Segment Start: Data for processing
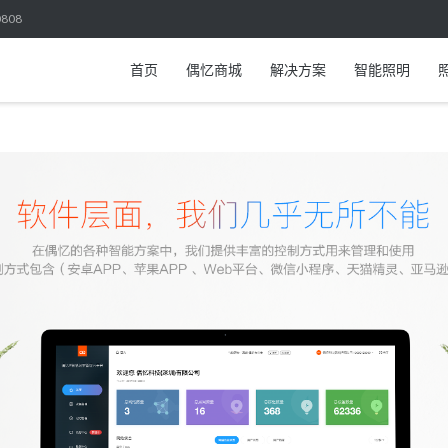
808
首页
偶忆商城
解决方案
智能照明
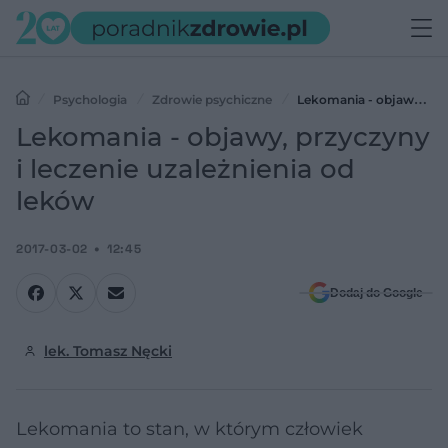
Psychologia
Zdrowie psychiczne
Lekomania - objawy,
przyczyny i leczenie uzależnienia od leków
Lekomania - objawy, przyczyny
i leczenie uzależnienia od
leków
2017-03-02
12:45
Dodaj do Google
lek. Tomasz Nęcki
Lekomania to stan, w którym człowiek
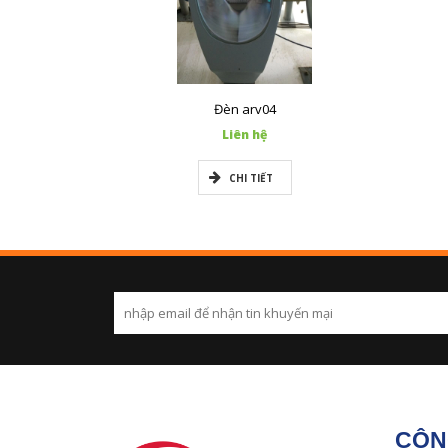
Đèn arv04
Liên hệ
CHI TIẾT
CÔN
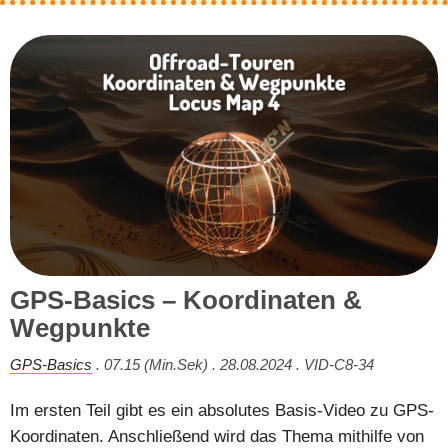
GPS-Basics – Koordinaten &
Wegpunkte
GPS-Basics
. 07.15 (Min.Sek) . 28.08.2024 . VID-C8-34
Im ersten Teil gibt es ein absolutes Basis-Video zu GPS-
Koordinaten. Anschließend wird das Thema mithilfe von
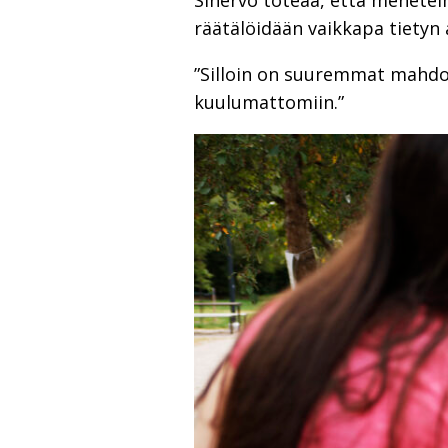
Sinervo toteaa, että menetel
räätälöidään vaikkapa tietyn
”Silloin on suuremmat mahdol
kuulumattomiin.”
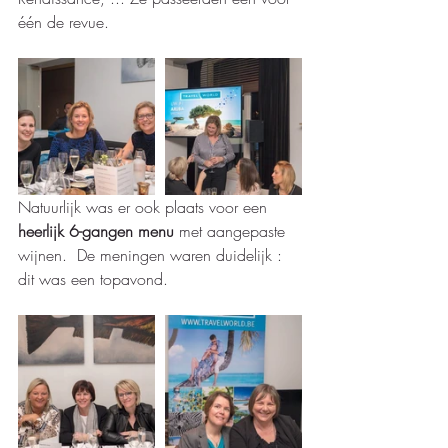
één de revue. 
Natuurlijk was er ook plaats voor een 
heerlijk 6-gangen menu
 met aangepaste 
wijnen.  De meningen waren duidelijk : 
dit was een topavond.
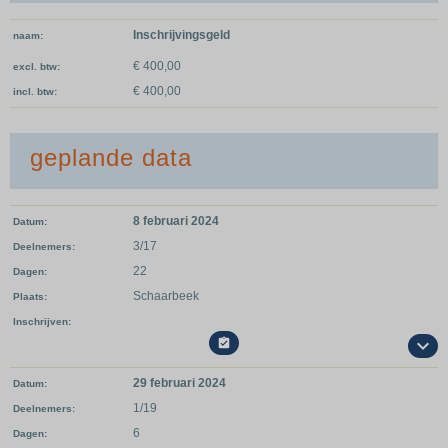
Inschrijvingsgeld
naam
€ 400,00
excl. btw
€ 400,00
incl. btw
geplande data
8 februari 2024
Datum
3/17
Deelnemers
22
Dagen
Schaarbeek
Plaats
Inschrijven

29 februari 2024
Datum
1/19
Deelnemers
6
Dagen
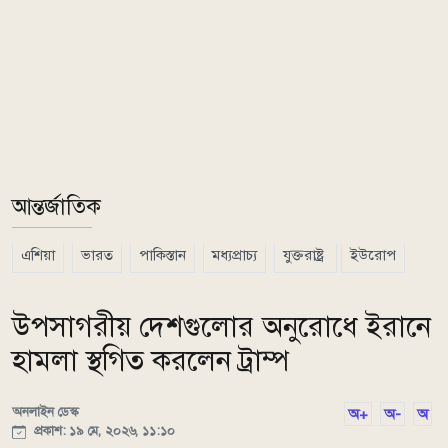
আন্তর্জাতিক
এশিয়া
ভারত
পাকিস্তান
মধ্যপ্রাচ্য
যুক্তরাষ্ট্র
ইউরোপ
উপসাগরীয় দেশগুলোর অনুরোধে ইরানে
হামলা স্থগিত করলেন ট্রাম্প
অনলাইন ডেস্ক
অ+
অ-
অ
প্রকাশ: ১৯ মে, ২০২৬, ১১:১০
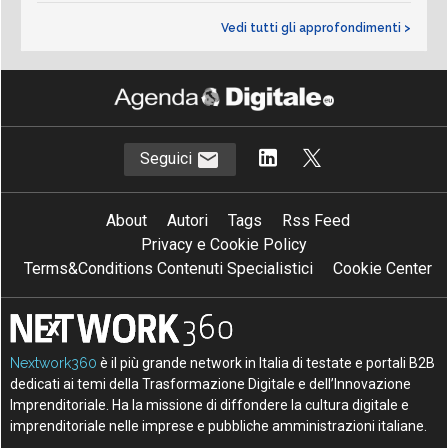
Vedi tutti gli approfondimenti >
Seguici
About
Autori
Tags
Rss Feed
Privacy e Cookie Policy
Terms&Conditions Contenuti Specialistici
Cookie Center
Nextwork360
è il più grande network in Italia di testate e portali B2B
dedicati ai temi della Trasformazione Digitale e dell’Innovazione
Imprenditoriale. Ha la missione di diffondere la cultura digitale e
imprenditoriale nelle imprese e pubbliche amministrazioni italiane.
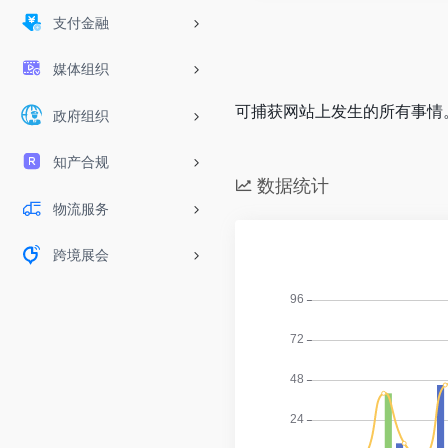
支付金融
媒体组织
可捕获网站上发生的所有事情
政府组织
知产合规
数据统计
物流服务
跨境展会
Segment End: Data for processing
[Work to complete]
From the material above, please return each line containing "objawy".

[Reply to the exercise]
Lekomania - objawy,
Lekomania - objawy, przyczyny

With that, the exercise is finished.